I think my characterization is accurate, but maybe guilty of weak-manning: I’m recounting a salient recent (long) conversation with laypeople, rather than attempting a representative survey of non-realists or trying to find the best proponents.
I had in mind a small social gathering I attended (without any conscious effort to seek out and find non-realists) where most of the people in the room voiced disagreement with my claim that truth is a coherent idea, that some entities aren’t social or psychological constructs, that some methods for learning things are more objective/reasonable/justified than others, and so on.
I tried to find common ground on the most basic claims I could think of, like “OK, but we can at least agree that something is real, right? There’s, like, stuff actually going on?” I wasn’t successful. And I think I’m pretty good at not straw-manning people on these issues; I’m used to drawing pretty fine distinctions between pretty out-there ontological and epistemological views. (E.g., I’m perfectly happy to try to tease apart the nuances of thinkers like Parmenides, Nagarjuna, Zhuangzi, Sextus, William James, Dharmakirti, Schopenhauer, Jonathan Schaffer, Graham Priest, Sartre, Berkeley. This stuff is interesting, even if I put no stock in it.)
To my ear, “it pays to think in terms other than reality/truth sometimes” sound too weak on its own to count as ‘anti-realism’. If I think it’s ever (cognitively?) useful to read fiction, or explore fake frameworks, or just take a nap and clear my head, that already seems to qualify. I’m happy to hear more about what you have in mind, though, regardless of what labels fit best.
And I think I’m pretty good at not straw-manning people on these issues; I’m used to drawing pretty fine distinctions between pretty out-there ontological and epistemological views.
To have a conversation where you can draw fine distinctions both parties of the discussion need to be willing to have that conversation. You might have approached the issue as a mistake theorist while they were more in the conflict theorist mindset and didn’t want to yield any possible ground.
I remember in a book about applied ontology by a author who saw himself as a realist while the statement that “homo sapiens is a species” was seen as a statement about reality while “Alice sake” in the sense of “He did X for Alice’s sake” is not something that really exists. ( I think it was in Applied Ontology: An Introduction by Katherine Munn and Barry Smith)
In contrast to that non-realist ontologists consider the idea of a species to be constructed and not one about reality. What’s real about the statement “homo sapiens is a species” is not something that’s directly made up of atoms and physics but the realist position by applied ontologists like Barry Smith is still that it’s real.

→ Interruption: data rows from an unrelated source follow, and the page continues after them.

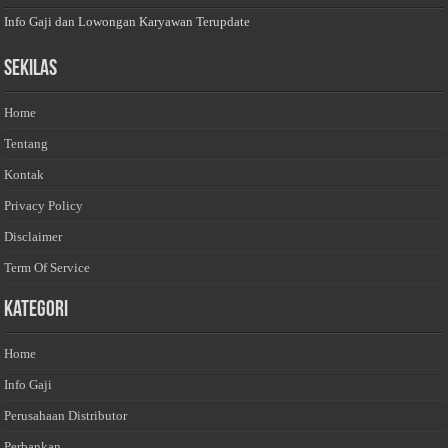
Info Gaji dan Lowongan Karyawan Terupdate
Sekilas
Home
Tentang
Kontak
Privacy Policy
Disclaimer
Term Of Service
Kategori
Home
Info Gaji
Perusahaan Distributor
Perbankan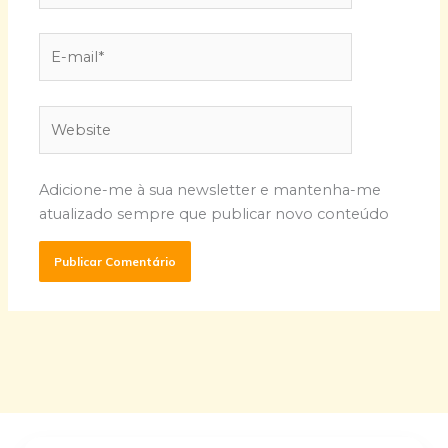
E-
mail*
Website
Adicione-me à sua newsletter e mantenha-me
atualizado sempre que publicar novo conteúdo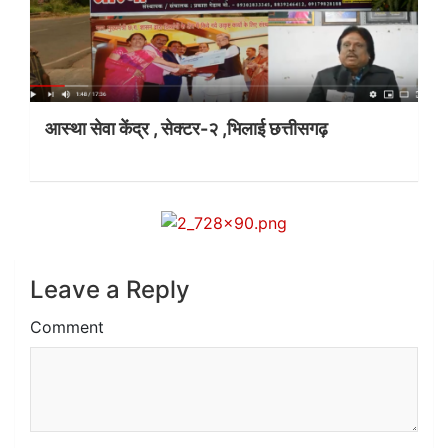
आस्था सेवा केंद्र , सेक्टर-२ ,भिलाई छत्तीसगढ़
Leave a Reply
Comment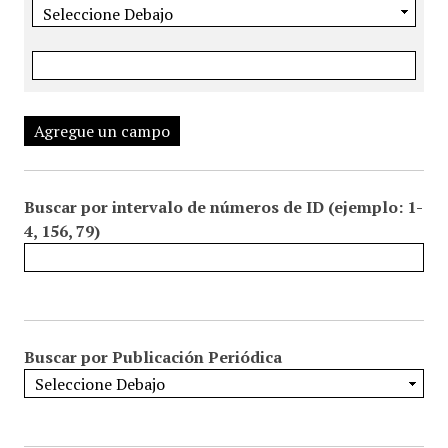
Agregue un campo
Buscar por intervalo de números de ID (ejemplo: 1-
4, 156, 79)
Buscar por Publicación Periódica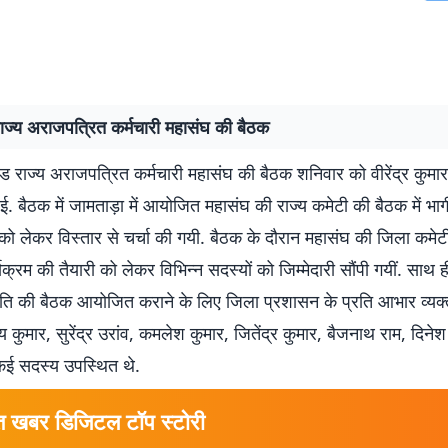
ाज्य अराजपत्रित कर्मचारी महासंघ की बैठक
ड राज्य अराजपत्रित कर्मचारी महासंघ की बैठक शनिवार को वीरेंद्र कुम
 हुई. बैठक में जामताड़ा में आयोजित महासंघ की राज्य कमेटी की बैठक में भाग
ो लेकर विस्तार से चर्चा की गयी. बैठक के दौरान महासंघ की जिला कमेटी
्यक्रम की तैयारी को लेकर विभिन्न सदस्यों को जिम्मेदारी सौंपी गयीं. साथ 
मिति की बैठक आयोजित कराने के लिए जिला प्रशासन के प्रति आभार व्यक्
कुमार, सुरेंद्र उरांव, कमलेश कुमार, जितेंद्र कुमार, बैजनाथ राम, दिनेश
कई सदस्य उपस्थित थे.
त खबर डिजिटल टॉप स्टोरी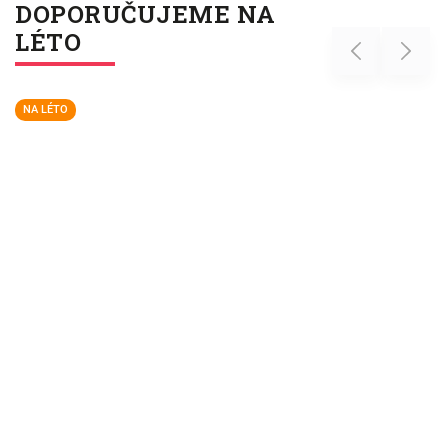
DOPORUČUJEME NA
LÉTO
Previous
Next
NA LÉTO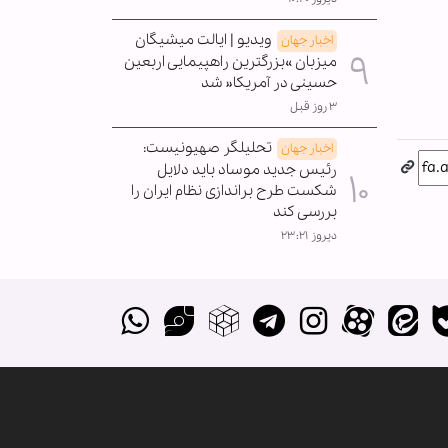
ویدیو | ایالت میشیگان
اخبار جهان
میزبان »بزرگترین راهپیمایی اربعین
حسینی در آمریکا« شد
۳ روز قبل
تحلیلگر صهیونیست:
اخبار جهان
رئیس جدید موساد باید دلایل
شکست طرح براندازی نظام ایران را
بررسی کند
دیروز ۲۳:۲۱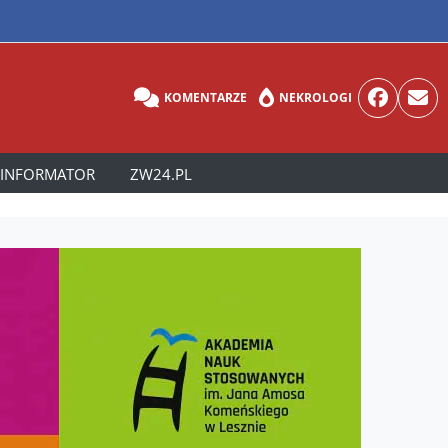
KOMENTARZE
NEKROLOGI
INFORMATOR
ZW24.PL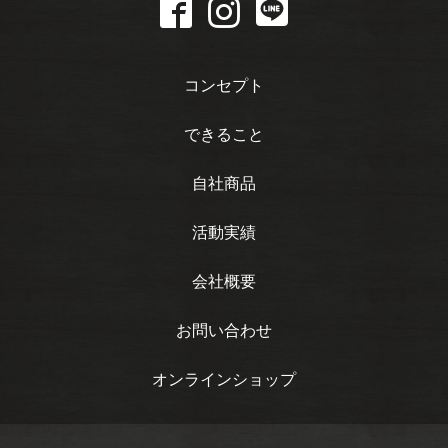
コンセプト
できること
自社商品
活動実績
会社概要
お問い合わせ
オンラインショップ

I think my characterization is accurate, but maybe guilty of weak-manning: I’m recounting a salient recent (long) conversation with laypeople, rather than attempting a representative survey of non-realists or trying to find the best proponents.
I had in mind a small social gathering I attended (without any conscious effort to seek out and find non-realists) where most of the people in the room voiced disagreement with my claim that truth is a coherent idea, that some entities aren’t social or psychological constructs, that some methods for learning things are more objective/reasonable/justified than others, and so on.
I tried to find common ground on the most basic claims I could think of, like “OK, but we can at least agree that something is real, right? There’s, like, stuff actually going on?” I wasn’t successful. And I think I’m pretty good at not straw-manning people on these issues; I’m used to drawing pretty fine distinctions between pretty out-there ontological and epistemological views. (E.g., I’m perfectly happy to try to tease apart the nuances of thinkers like Parmenides, Nagarjuna, Zhuangzi, Sextus, William James, Dharmakirti, Schopenhauer, Jonathan Schaffer, Graham Priest, Sartre, Berkeley. This stuff is interesting, even if I put no stock in it.)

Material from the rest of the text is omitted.